::: Data for the task

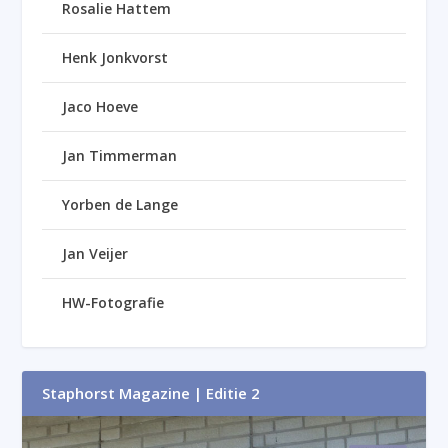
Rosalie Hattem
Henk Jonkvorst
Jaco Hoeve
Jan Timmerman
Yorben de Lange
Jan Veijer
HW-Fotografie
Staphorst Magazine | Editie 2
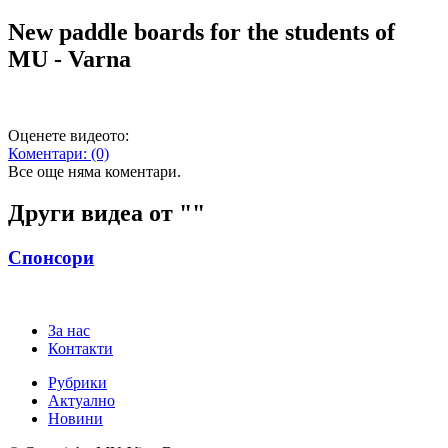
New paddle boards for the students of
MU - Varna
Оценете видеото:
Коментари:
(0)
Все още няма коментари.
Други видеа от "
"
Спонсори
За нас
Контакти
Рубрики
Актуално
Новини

::::::
::: Data for the task

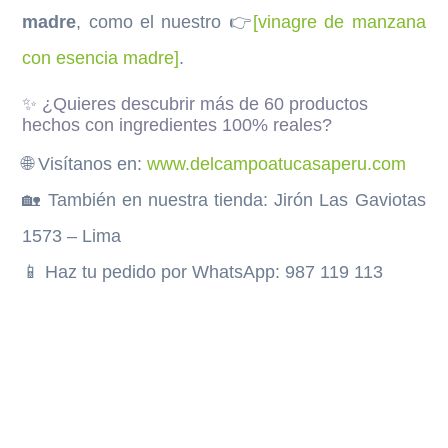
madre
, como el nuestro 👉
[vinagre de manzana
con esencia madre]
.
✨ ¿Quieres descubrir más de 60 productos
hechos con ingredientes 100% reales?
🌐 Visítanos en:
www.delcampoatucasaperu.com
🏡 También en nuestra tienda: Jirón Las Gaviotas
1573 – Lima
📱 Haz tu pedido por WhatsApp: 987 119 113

::::::

== Work to complete ==
Transcribe the records above exactly, beginning at the line that contains "www.delcampoatucasaperu.com" and ending with the line that contains "987 119 113", both included, and nothing else.

== Response ==
www.delcampoatucasaperu.com
🏡 También en nuestra tienda: Jirón Las Gaviotas
1573 – Lima
📱 Haz tu pedido por WhatsApp: 987 119 113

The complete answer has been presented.